Rima Yussef: Şahane bir tecrübeydi. Bence iki kültürün ortak paydaları ve emsal zevkleri paylaşması müziğe ve sanata da yansıyor. Türkçe ve Arapça müzikler içinde büyük benzerlikler var. Türk ve Arap müziğini dinlerken emsal zevklere, hislere ve hislere sahip olduklarını açıkça duyabiliyoruz. esasen Türk müziğinden esinlenen biroldukca Arapça müzik da var.

İstanbul’a birinci sefer mi geldiniz? İstanbul ile ilgili izlenimleriniz neler?

R.Y. : Evet İstanbul’a birinci defa bu proje vesilesiyle geldim ve hayran kaldım. İstanbul’u epeyce sevdim! Her vakit Türkiye’yi ziyaret etmek istemiştim. İstanbul’un hoşluğu, insanların sıcaklığı, samimiyeti beni derinden etkiledi. Kendimi farklı bir ülkede değil, konutumda üzere hissettim. Gittiğim her yerden epeyce keyif aldım. Hayvanlara olan sevgimden dolayı İstanbul’da kucak dolusu gördüğüm kedi ve köpekleri sevdim.
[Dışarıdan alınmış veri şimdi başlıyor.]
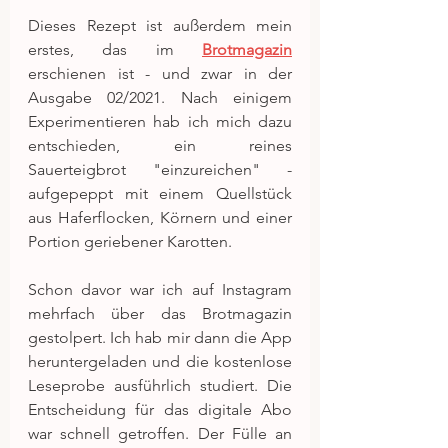
Dieses Rezept ist außerdem mein 
erstes, das im 
Brotmagazin
erschienen ist - und zwar in der 
Ausgabe 02/2021. Nach einigem 
Experimentieren hab ich mich dazu 
entschieden, ein reines 
Sauerteigbrot "einzureichen" - 
aufgepeppt mit einem Quellstück 
aus Haferflocken, Körnern und einer 
Portion geriebener Karotten.
Schon davor war ich auf Instagram 
mehrfach über das Brotmagazin 
gestolpert. Ich hab mir dann die App 
heruntergeladen und die kostenlose 
Leseprobe ausführlich studiert. Die 
Entscheidung für das digitale Abo 
war schnell getroffen. Der Fülle an 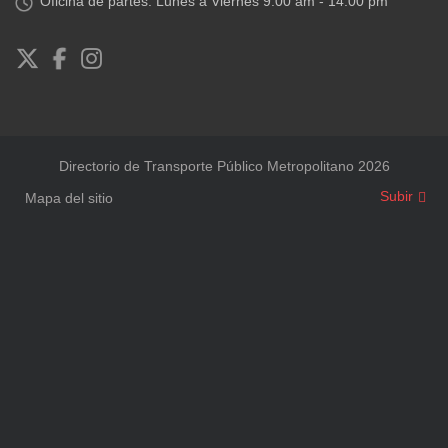
Oficina de partes: Lunes a Viernes 9.00 am - 14.00 pm
Directorio de Transporte Público Metropolitano 2026
Subir
Mapa del sitio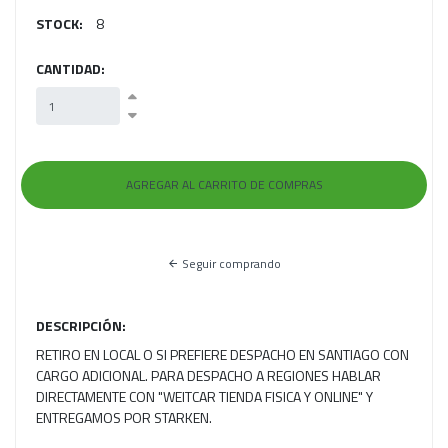
STOCK:
8
CANTIDAD:
Seguir comprando
DESCRIPCIÓN:
RETIRO EN LOCAL O SI PREFIERE DESPACHO EN SANTIAGO CON
CARGO ADICIONAL. PARA DESPACHO A REGIONES HABLAR
DIRECTAMENTE CON "WEITCAR TIENDA FISICA Y ONLINE" Y
ENTREGAMOS POR STARKEN.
Türk dizilerini yakından takip ettiğinizi duymuştum. Türkçe’yi bu kadar kusursuz söylemenizin niçinlerinden biri de bu olabilir mi?
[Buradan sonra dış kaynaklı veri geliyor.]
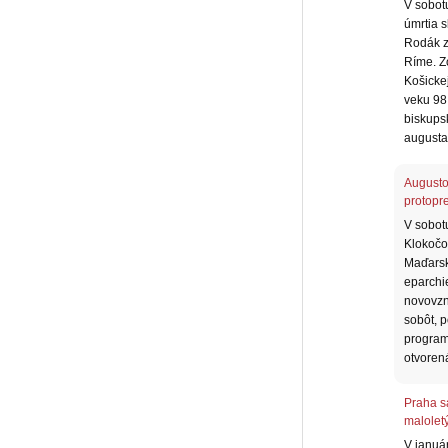
V sobotu
úmrtia 
Rodák z
Ríme. Zo
Košickej
veku 98 
biskupsk
augusta
Augusto
protopr
V sobot
Klokočo
Maďarsk
eparchi
novovzn
sobôt, p
program
otvoren
Praha s
malolet
V januá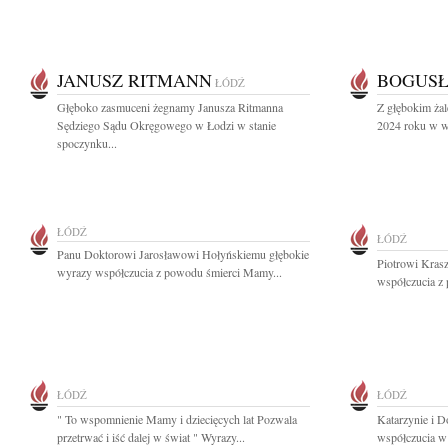
JANUSZ RITMANN
BOGUS
ŁÓDŹ
Głęboko zasmuceni żegnamy Janusza Ritmanna
Z głębokim ża
Sędziego Sądu Okręgowego w Łodzi w stanie
2024 roku w wi
spoczynku...
ŁÓDŹ
ŁÓDŹ
Panu Doktorowi Jarosławowi Hołyńskiemu głębokie
Piotrowi Kras
wyrazy współczucia z powodu śmierci Mamy...
współczucia z 
ŁÓDŹ
ŁÓDŹ
" To wspomnienie Mamy i dziecięcych lat Pozwala
Katarzynie i 
przetrwać i iść dalej w świat " Wyrazy...
współczucia w 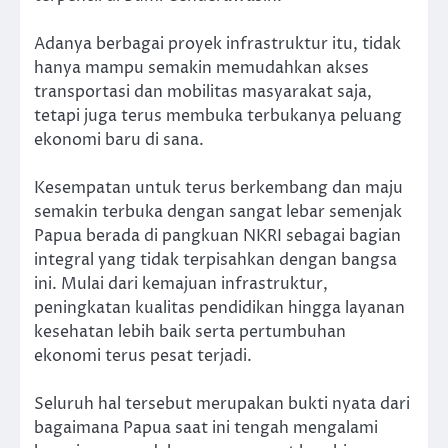
Adanya berbagai proyek infrastruktur itu, tidak
hanya mampu semakin memudahkan akses
transportasi dan mobilitas masyarakat saja,
tetapi juga terus membuka terbukanya peluang
ekonomi baru di sana.
Kesempatan untuk terus berkembang dan maju
semakin terbuka dengan sangat lebar semenjak
Papua berada di pangkuan NKRI sebagai bagian
integral yang tidak terpisahkan dengan bangsa
ini. Mulai dari kemajuan infrastruktur,
peningkatan kualitas pendidikan hingga layanan
kesehatan lebih baik serta pertumbuhan
ekonomi terus pesat terjadi.
Seluruh hal tersebut merupakan bukti nyata dari
bagaimana Papua saat ini tengah mengalami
R.Y. : “Sen Çal Kapımı” “Ask Mantık İntikam” “Mahkum” “Çukur” “Ada Masalı” “Sefirin Kızı” üzere biroldukca diziyi yakından takip ettim ve etmeye devam ediyorum. Bence Türkiye bu bahiste epeyce başarılı. Türk dizilerini izlemeyi ne kadar epeyce sevdiğimi her vakit söylüyorum. Sanırım Türkçe’ye bu kadar aşina olmam, severek ve rahat seslendirmemin sebebi kulağımın bu diziler niçiniyle Türkçe sözlerle dolu olması.

Ortadoğudan dünya listelerine giren biroldukça üretim çıkıyor, Ortadoğu’da yapılan müziğin dünyada daha hayli dinleyiciye ulaşmasını neye bağlıyorsunuz?
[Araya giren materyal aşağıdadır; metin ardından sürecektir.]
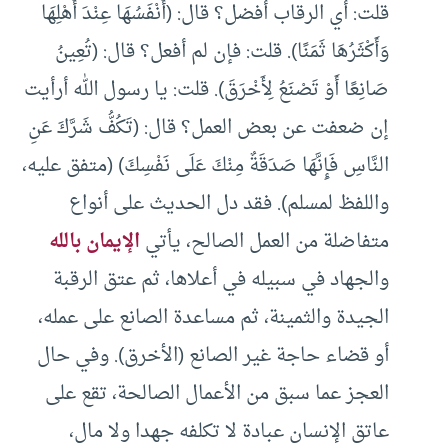
قلت: أي الرقاب أفضل؟ قال: (أَنْفَسُهَا عِنْدَ أَهْلِهَا
وَأَكْثَرُهَا ثَمَنًا). قلت: فإن لم أفعل؟ قال: (تُعِينُ
صَانِعًا أَوْ تَصْنَعُ لِأَخْرَقَ). قلت: يا رسول الله أرأيت
إن ضعفت عن بعض العمل؟ قال: (تَكُفُّ شَرَّكَ عَنِ
النَّاسِ فَإِنَّهَا صَدَقَةٌ مِنْكَ عَلَى نَفْسِكَ) (متفق عليه،
واللفظ لمسلم). فقد دل الحديث على أنواع
متفاضلة من العمل الصالح، يأتي
الإيمان بالله
والجهاد في سبيله في أعلاها، ثم عتق الرقبة
الجيدة والثمينة، ثم مساعدة الصانع على عمله،
أو قضاء حاجة غير الصانع (الأخرق). وفي حال
العجز عما سبق من الأعمال الصالحة، تقع على
عاتق الإنسان عبادة لا تكلفه جهدا ولا مال،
R.Y. : Toplumsal medya, internet ve teknoloji yardımıyla büyük dünyamız artık küçük bir köy haline geldi. Bu yüzden sık sık kültürel ve müzikal olarak farklı stilde müzikler dinlememiz şaşırtan değil. Müzikal manada farklı üsluplar aracılığıyla biroldukça taraftan paylaşım ve etkileşimin artmış olması artık yayınladığımız bir şarkıyı dünyadaki tüm dinleyicilere sunmamıza imkân sağlıyor.